Scaling Laws for Embedding Dimension in Information Retrieval

Published 4 Feb 2026 in cs.IR and cs.LG | (2602.05062v1)

Abstract: Dense retrieval, which encodes queries and documents into a single dense vector, has become the dominant neural retrieval approach due to its simplicity and compatibility with fast approximate nearest neighbor algorithms. As the tasks dense retrieval performs grow in complexity, the fundamental limitations of the underlying data structure and similarity metric -- namely vectors and inner-products -- become more apparent. Prior recent work has shown theoretical limitations inherent to single vectors and inner-products that are generally tied to the embedding dimension. Given the importance of embedding dimension for retrieval capacity, understanding how dense retrieval performance changes as embedding dimension is scaled is fundamental to building next generation retrieval models that balance effectiveness and efficiency. In this work, we conduct a comprehensive analysis of the relationship between embedding dimension and retrieval performance. Our experiments include two model families and a range of model sizes from each to construct a detailed picture of embedding scaling behavior. We find that the scaling behavior fits a power law, allowing us to derive scaling laws for performance given only embedding dimension, as well as a joint law accounting for embedding dimension and model size.

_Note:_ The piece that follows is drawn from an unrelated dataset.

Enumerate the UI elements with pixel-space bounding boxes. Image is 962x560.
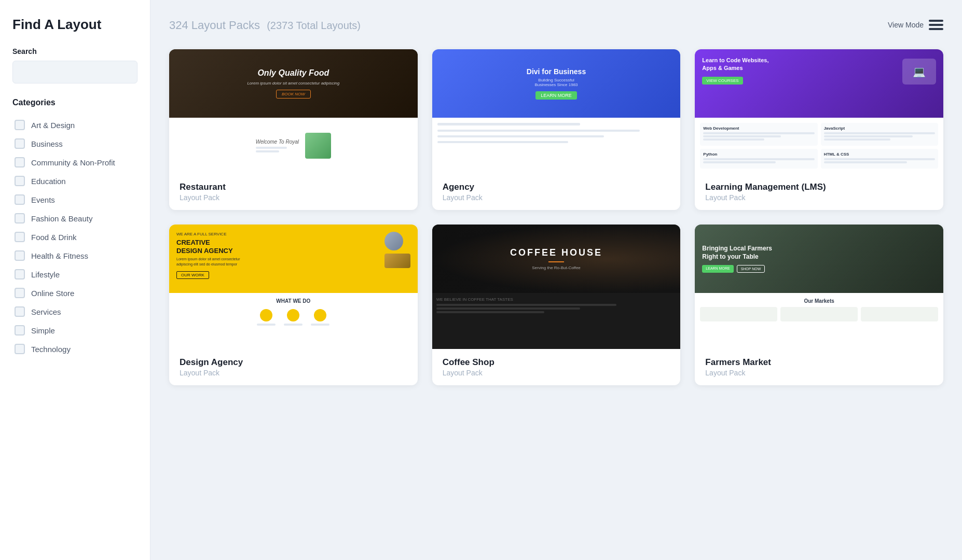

Our analysis shows that for evaluation tasks aligned with the training task, performance continues to improve as embedding size increases, though with diminishing returns. For evaluation data that is less aligned with the training task, we find that performance is less predictable, with performance degrading with larger embedding dimensions for certain tasks. We hope our work provides additional insight into the limitations of embeddings and their behavior as well as offers a practical guide for selecting model and embedding dimension to achieve optimal performance with reduced storage and compute costs.

Abstract PDF Upgrade to Chat

Summary

The paper demonstrates that dense retrieval performance scales with embedding dimension following a power law relationship.
It employs BERT and Ettin models across diverse benchmarks to empirically validate the scaling patterns for both in-domain and out-of-domain tasks.
The study establishes a joint scaling law for model size and embedding dimension, guiding cost-aware and efficient design of dense retrieval systems.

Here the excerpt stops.